Instructions for the task:
Wherever pictures occur in the entries below, leave them out and retype the rest exactly.

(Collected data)

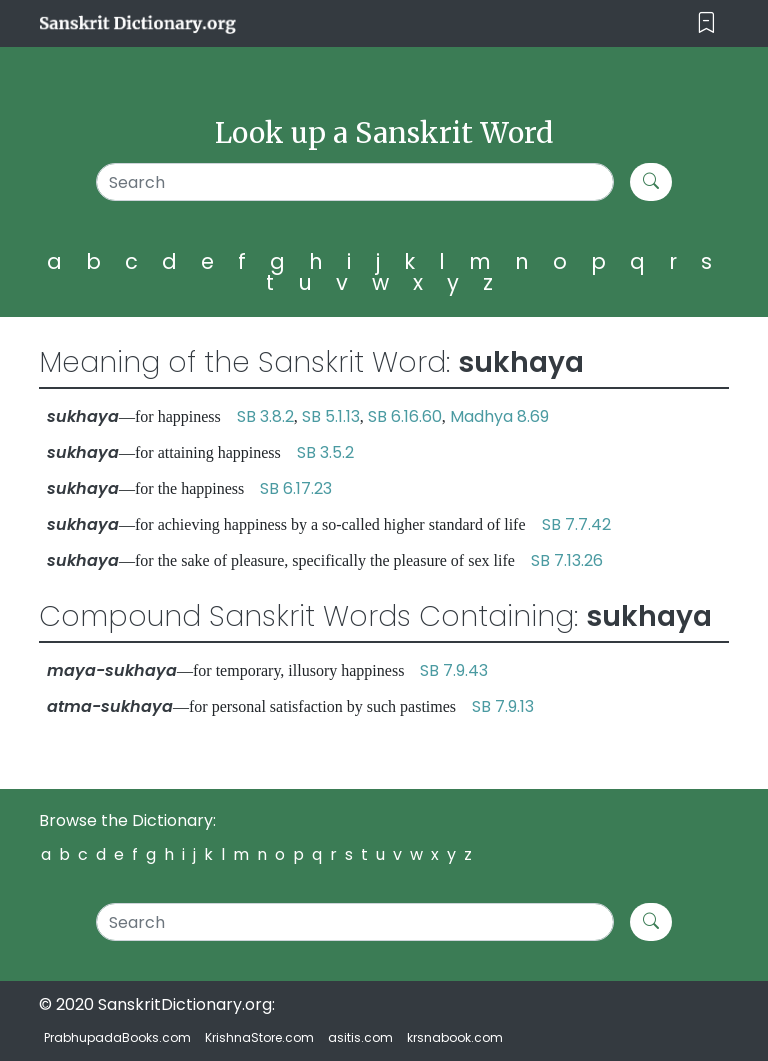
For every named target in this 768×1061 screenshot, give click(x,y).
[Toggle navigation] (706, 23)
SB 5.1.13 (331, 416)
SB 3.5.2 (325, 452)
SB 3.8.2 (265, 416)
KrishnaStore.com (259, 1037)
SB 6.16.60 (405, 416)
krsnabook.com (455, 1037)
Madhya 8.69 (499, 416)
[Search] (355, 182)
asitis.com (360, 1037)
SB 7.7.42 (576, 524)
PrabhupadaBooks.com (117, 1037)
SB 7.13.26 (567, 560)
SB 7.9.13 (503, 706)
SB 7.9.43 (454, 670)
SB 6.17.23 (296, 488)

Solution:
For every named target in this 768×1061 screenshot, give click(x,y).
[Toggle navigation] (706, 23)
SB 5.1.13 (331, 416)
SB 3.5.2 (325, 452)
SB 3.8.2 (265, 416)
KrishnaStore.com (259, 1037)
SB 6.16.60 (405, 416)
krsnabook.com (455, 1037)
Madhya 8.69 (499, 416)
[Search] (355, 182)
asitis.com (360, 1037)
SB 7.7.42 (576, 524)
PrabhupadaBooks.com (117, 1037)
SB 7.13.26 (567, 560)
SB 7.9.13 (503, 706)
SB 7.9.43 (454, 670)
SB 6.17.23 (296, 488)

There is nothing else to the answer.